March 24, 2019

Our Gospel reading comes from Luke, chapter 14 verses 16-24

Then Jesus said to him, “Someone gave a great dinner and invited many.  At the time for the dinner he sent his slave to say to those who had been invited, ‘Come; for everything is ready now.’  But they all alike began to make excuses. The first said to him, ‘I have bought a piece of land, and I must go out and see it; please accept my regrets.’  Another said, ‘I have bought five yoke of oxen, and I am going to try them out; please accept my regrets.’ Another said, ‘I have just been married, and therefore I cannot come.’  So the slave returned and reported this to his master. Then the owner of the house became angry and said to his slave, ‘Go out at once into the streets and lanes of the town and bring in the poor, the crippled, the blind, and the lame.’  And the slave said, ‘Sir, what you ordered has been done, and there is still room.’ Then the master said to the slave, ‘Go out into the roads and lanes, and compel people to come in, so that my house may be filled.

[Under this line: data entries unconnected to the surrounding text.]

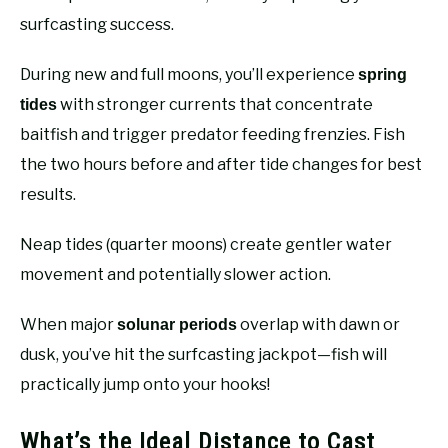
surfcasting success.
During new and full moons, you’ll experience
spring
with stronger currents that concentrate
tides
baitfish and trigger predator feeding frenzies. Fish
the two hours before and after tide changes for best
results.
Neap tides (quarter moons) create gentler water
movement and potentially slower action.
When major
overlap with dawn or
solunar periods
dusk, you’ve hit the surfcasting jackpot—fish will
practically jump onto your hooks!
What’s the Ideal Distance to Cast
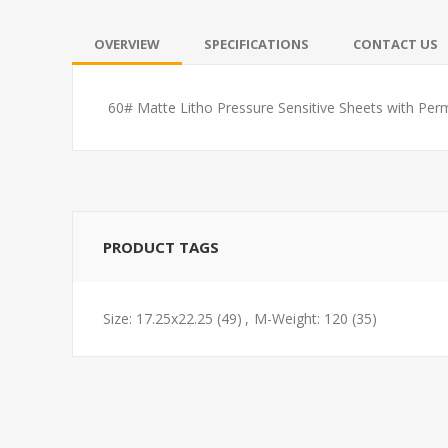
OVERVIEW
SPECIFICATIONS
CONTACT US
60# Matte Litho Pressure Sensitive Sheets with Per
PRODUCT TAGS
Size: 17.25x22.25
(49)
,
M-Weight: 120
(35)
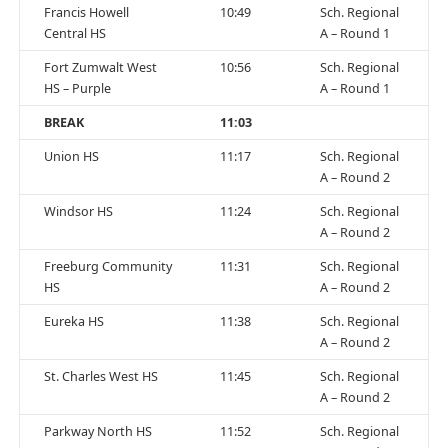
Francis Howell
10:49
Sch. Regional
Central HS
A – Round 1
Fort Zumwalt West
10:56
Sch. Regional
HS – Purple
A – Round 1
BREAK
11:03
Union HS
11:17
Sch. Regional
A – Round 2
Windsor HS
11:24
Sch. Regional
A – Round 2
Freeburg Community
11:31
Sch. Regional
HS
A – Round 2
Eureka HS
11:38
Sch. Regional
A – Round 2
St. Charles West HS
11:45
Sch. Regional
A – Round 2
Parkway North HS
11:52
Sch. Regional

For I tell you, none of those who were invited will taste my dinner.’”

This is the word of the Lord

Thanks be to God. 

In June of 2016, the Guardian released a report that showed that Americans throw away some 60 million tons (or $160 billion) worth of produce annually, an amount constituting about “one third of all foodstuffs.” Doug Rauch, the former president of the Trader Joe’s Company reports that grocery stores routinely trash produce for being the wrong shape or containing minor blemishes. In her reporting on food waste in the United States The Guardian’s Suzanne Goldenberg writes that, “Vast quantities of fresh produce grown in the U.S. are left in the field to rot, fed to livestock or hauled directly from the field to landfill, because of unrealistic and unyielding cosmetic standards.”

The desire for cheap and aesthetically pleasing produce seems to parallel our desire for Cheap clothing. Fast fashion – a term used to describe quickly produced, trendy clothing that degrades in a few years, has taken the retail industry by storm. At least until April of 2013, when a garment factory in Dhaka, Bangladesh collapsed, killing at least 1134 and injuring as many as 2000 more. Since that collapse in 2013, more and more stories of abuses have come to light. This is the same industry that in the United States is valued at around 2.4 trillion dollars. As these stories are reported fashion brands and the garment industry have come under public scrutiny and pressure to conform to ethically sourced materials and ethical treatment of workers. 

Everything has a cost. There is a cost to throwing away produce because it is not aesthetically pleasing. People who could eat – will not. The demands of fast fashion push producers to cut corners in safety and environmental concerns. When those safeguards are ignored, people get hurt. Each of these stories is woven through with a human cost – our stories are intertwined as producers and consumers. Which leads us back to the opening lines of Isaiah. 

Come! everyone who thirsts come and drink! and you that have no money, come, buy and eat! Come, buy wine and milk without money and without price.

While it may sound like these stories from today and the words from Isaiah are in direct opposition, let’s explore the context in which this particular passage from Isaiah is written and see how the words of the prophet speak to us today. 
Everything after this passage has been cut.